Align depth map to socket 'RGB' using 'setDepthAlign'.
"""
stereo.setDepthAlign(dai.CameraBoardSocket.CAM_A)

# stereo.setDefaultProfilePreset(dai.node.StereoDepth.PresetMode.HIGH_DENSITY)
# Commented out 6Jan2022 for Oak-D-Lite

spatialDetectionNetwork.setBlobPath(nnBlobPath)
spatialDetectionNetwork.setConfidenceThreshold(0.5)
spatialDetectionNetwork.input.setBlocking(False)
spatialDetectionNetwork.setBoundingBoxScaleFactor(0.5)
spatialDetectionNetwork.setDepthLowerThreshold(100)
spatialDetectionNetwork.setDepthUpperThreshold(5000)

# Yolo specific parameters
spatialDetectionNetwork.setNumClasses(9)
spatialDetectionNetwork.setCoordinateSize(4)
spatialDetectionNetwork.setAnchors(np.array([ 10.0,
13.0,
16.0,
30.0,
33.0,
23.0,
30.0,
61.0,
62.0,
45.0,
59.0,
119.0,
116.0,
90.0,
156.0,
198.0,
373.0,
326.0]))
spatialDetectionNetwork.setAnchorMasks({ "side40": [
0,
1,
2
],
"side20": [
3,
4,
5
],
"side10": [
6,
7,
8
] })
spatialDetectionNetwork.setIouThreshold(0.5)

# Linking
monoLeft.out.link(stereo.left)
monoRight.out.link(stereo.right)

camRgb.preview.link(spatialDetectionNetwork.input)

spatialDetectionNetwork.out.link(xoutNN.input)

stereo.depth.link(spatialDetectionNetwork.inputDepth)

# Connect to device and start pipeline
with dai.Device(pipeline) as device:

# Output queues will be used to get the rgb frames and nn data from the outputs defined above
detectionNNQueue = device.getOutputQueue(name="detections", maxSize=4, blocking=False)

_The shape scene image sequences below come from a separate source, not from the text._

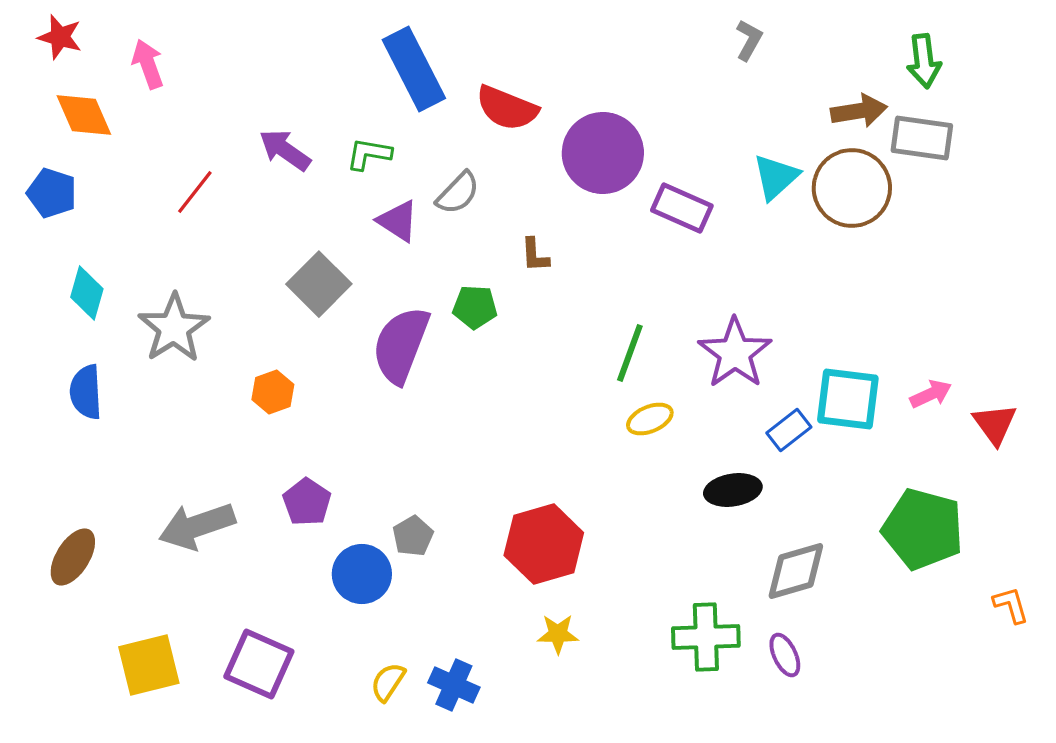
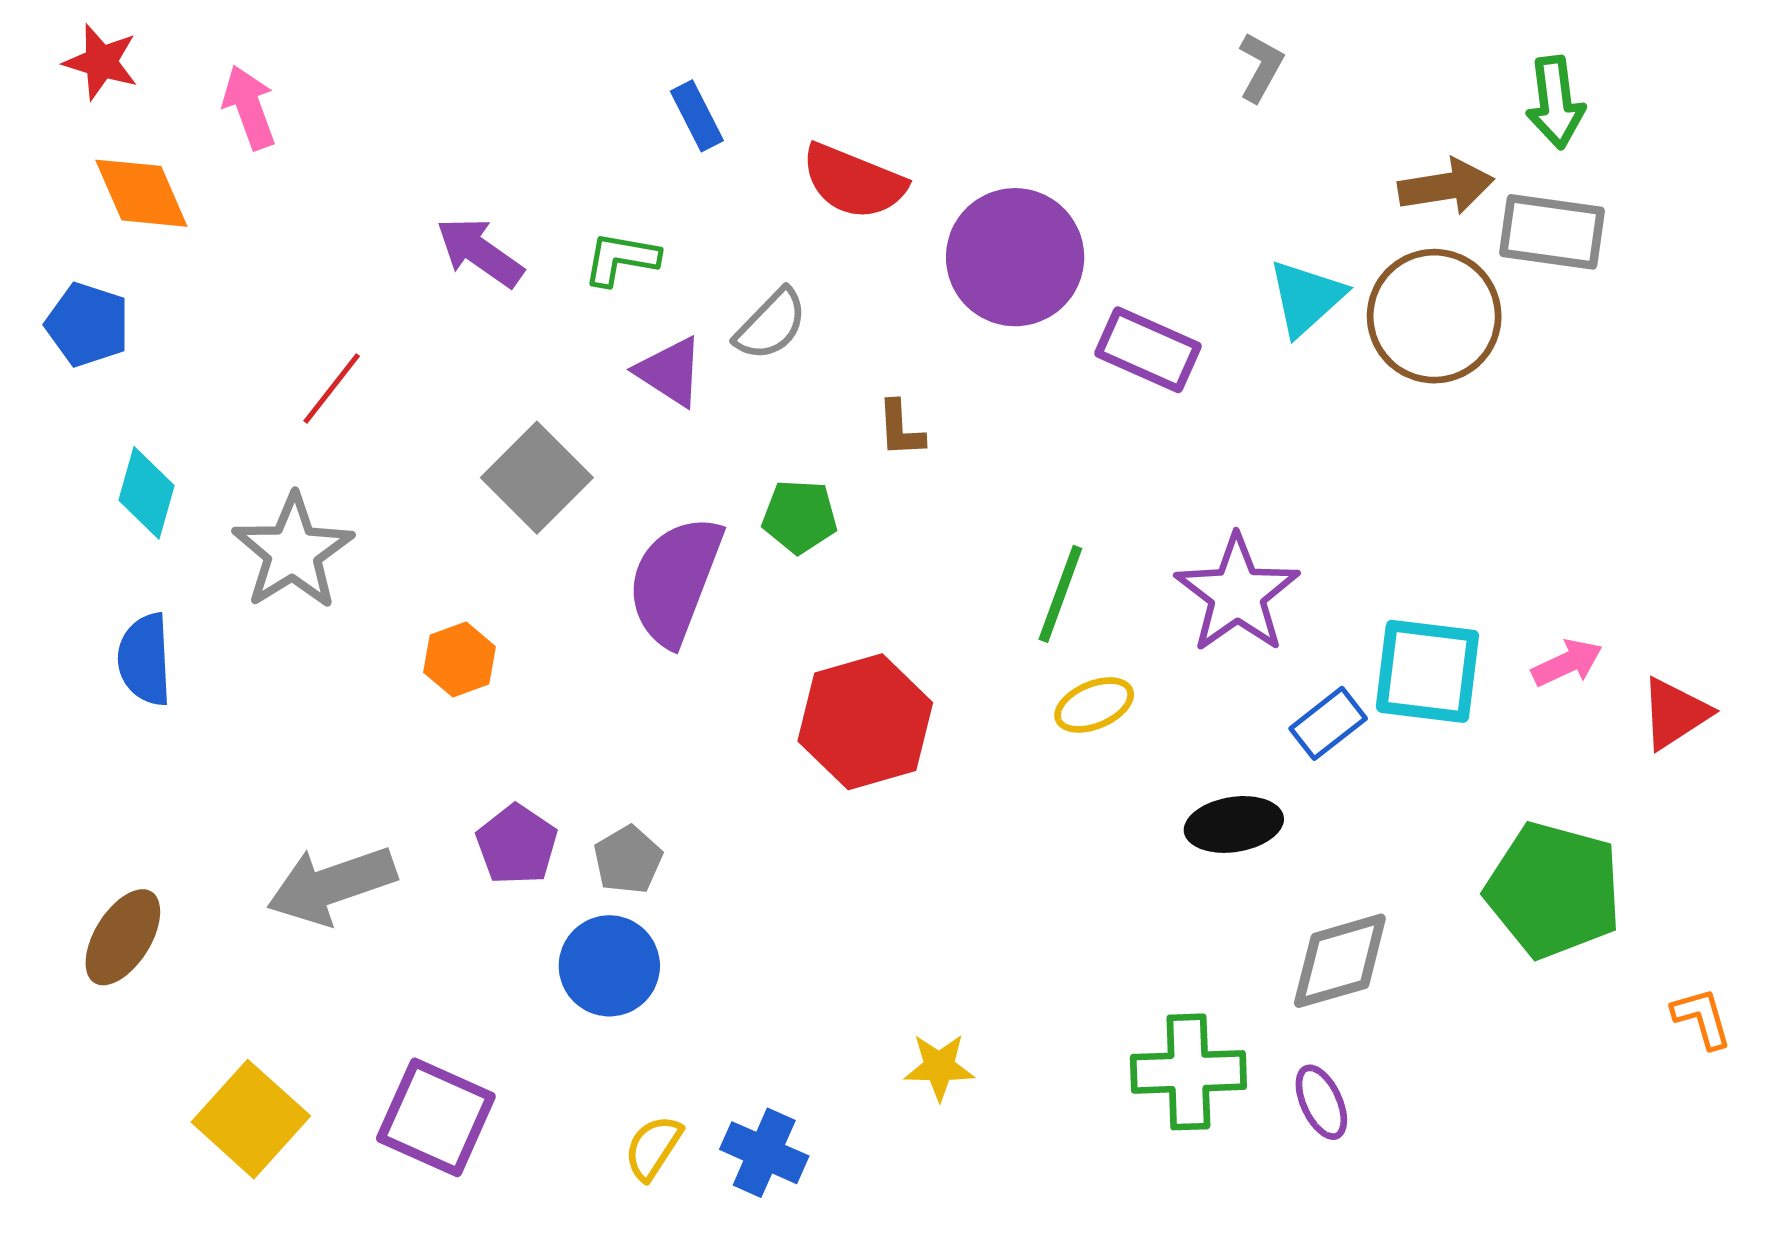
blue rectangle: (414, 69) -> (697, 116), size x0.5
red line: (195, 192) -> (332, 388), moved
red triangle: (995, 424) -> (1675, 713), turned 33
gray pentagon: (413, 536) -> (628, 860), moved
red hexagon: (544, 544) -> (865, 722), moved
yellow square: (149, 665) -> (251, 1119), turned -34

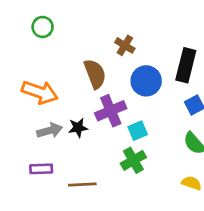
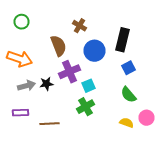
green circle: (43, 27) -> (22, 22), moved

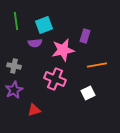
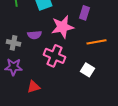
purple semicircle: (35, 43) -> (34, 35), moved
purple star: (14, 90) -> (14, 67), turned 30
white square: (88, 93) -> (88, 70), turned -32

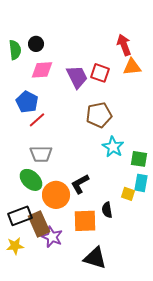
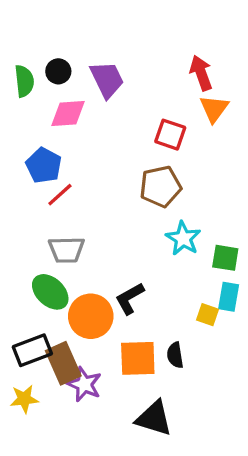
orange triangle: (132, 67) -> (214, 109), turned -48
red square: (100, 73) -> (170, 135), moved
purple trapezoid: (77, 77) -> (107, 79), moved
black semicircle: (107, 210) -> (175, 355), moved

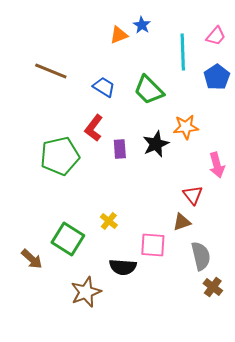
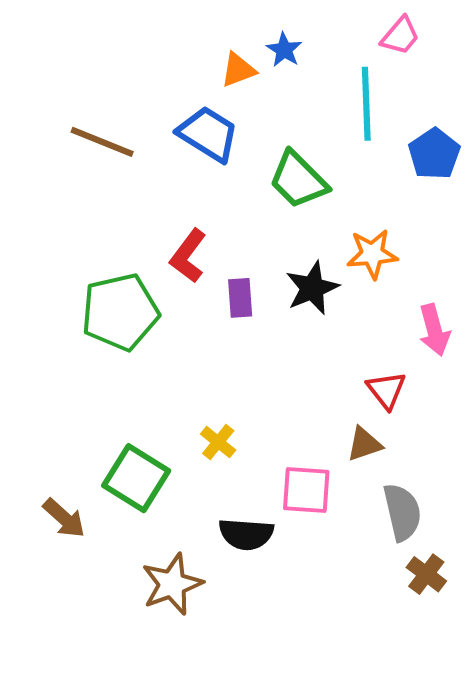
pink trapezoid: (216, 36) -> (400, 36), moved
blue trapezoid: (104, 87) -> (208, 134), moved, size x1.4

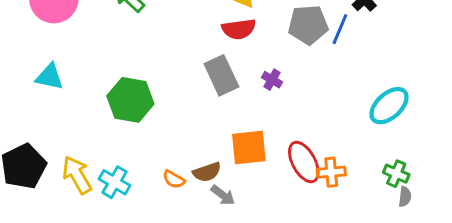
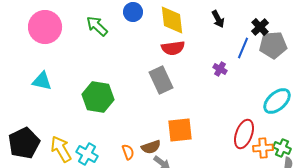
gray pentagon: (308, 25) -> (273, 45), moved
purple cross: (272, 80) -> (220, 69), moved
red ellipse: (304, 162) -> (244, 134), moved, turned 48
orange cross: (331, 172) -> (263, 148), moved
orange semicircle: (174, 179) -> (128, 152), turned -140

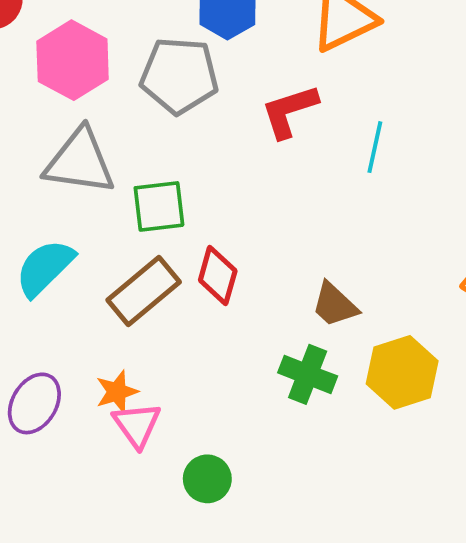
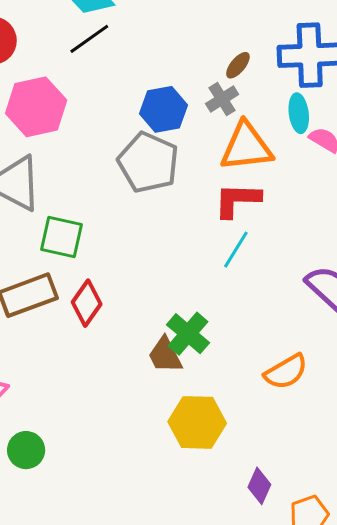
gray pentagon: (179, 76) -> (148, 163), moved
red L-shape: (289, 111) -> (237, 200), moved
green cross: (308, 374) -> (188, 334), moved

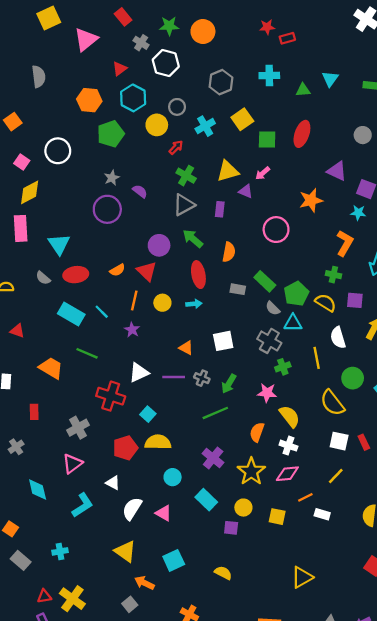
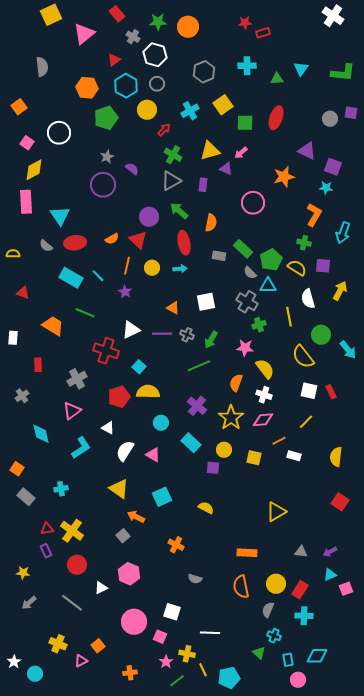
gray circle: (177, 107) -> (157, 84), moved

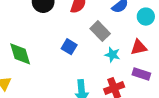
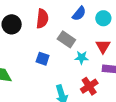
red triangle: (139, 47) -> (103, 46), turned -35

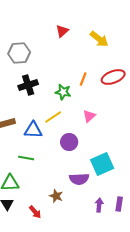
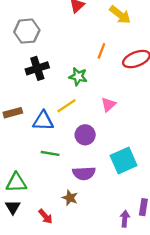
orange line: (83, 79) -> (101, 51), moved
green line: (26, 158) -> (50, 153), moved
purple semicircle: (79, 179) -> (84, 173), moved
purple arrow: (99, 205) -> (125, 219), moved

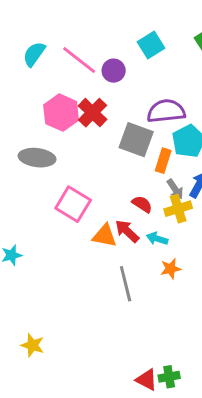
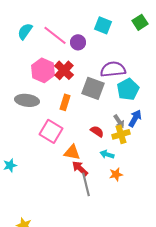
cyan square: (151, 45) -> (103, 25), turned -36
orange rectangle: (163, 161) -> (65, 102), moved
red arrow: (127, 231) -> (80, 168), moved

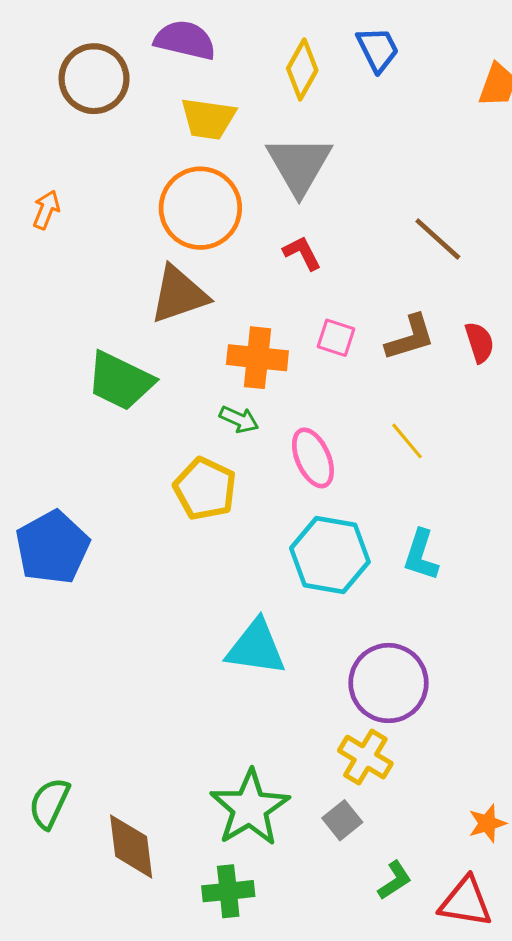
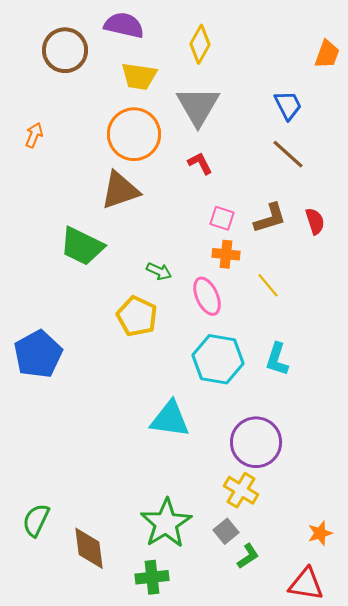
blue trapezoid: (378, 49) -> (288, 105), moved
orange cross: (257, 358) -> (226, 254), moved, size x0.7
green L-shape: (395, 880) -> (248, 556), moved

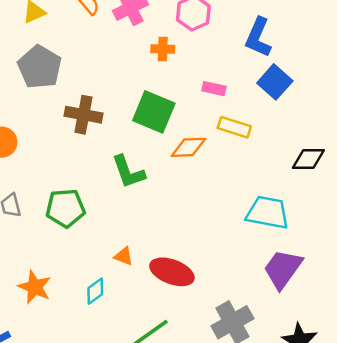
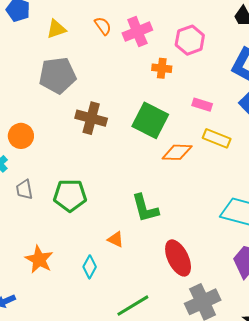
gray pentagon: (40, 67) -> (57, 75), turned 30
green L-shape: (128, 172) -> (145, 208), moved
red ellipse: (172, 272) -> (178, 258), moved, turned 39
cyan diamond: (95, 291) -> (90, 267), turned -30

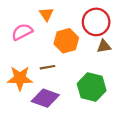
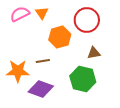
pink semicircle: (22, 32) -> (20, 14), moved
brown triangle: (104, 46) -> (94, 53), moved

startTime = time.monotonic()
counter = 0
fps = 0

while True:
    inDet = detectionNNQueue.get()


    counter+=1
    current_time = time.monotonic()
    if (current_time - startTime) > 1 :
        fps = counter / (current_time - startTime)
        counter = 0
        startTime = current_time

    detections = inDet.detections

    # Output FPS and detections to console
    print("NN fps: {:<5.1f}    ".format(fps),end="\\r")
    if len(detections) != 0:
        for detection in detections:
            try:
                label = labelMap[detection.label]
            except:
                label = str(detection.label)
            x = int(detection.spatialCoordinates.x)
            y = int(detection.spatialCoordinates.y)
            z = int(detection.spatialCoordinates.z)
            print("\\n{:<10s} X:{:<5d}  Y:{:<5d}  Z:{:<5d} mm".format(label, x, y, z))
        print(" ")

ALwen · Jan 19, 2024

cycob Now my only concern is i wonder how to visualize it. like frames with the xyz labels and confidnce value

thank you sir

ALwen · Jan 19, 2024

Update you can get the confidence by this code

confidence = detection.confidence

Ccycob · Jan 20, 2024

ALwen Now my only concern is i wonder how to visualize it. like frames with the xyz labels and confidnce value

No your only concern should be to put in the work to understand this very large subject area by reading and rereading the intro to depthai demo, and really understanding the spatial tiny yolo demo program that does exactly what you are now asking. I consider your latest ask to be very vague thread creep. This thread answered the question you posed.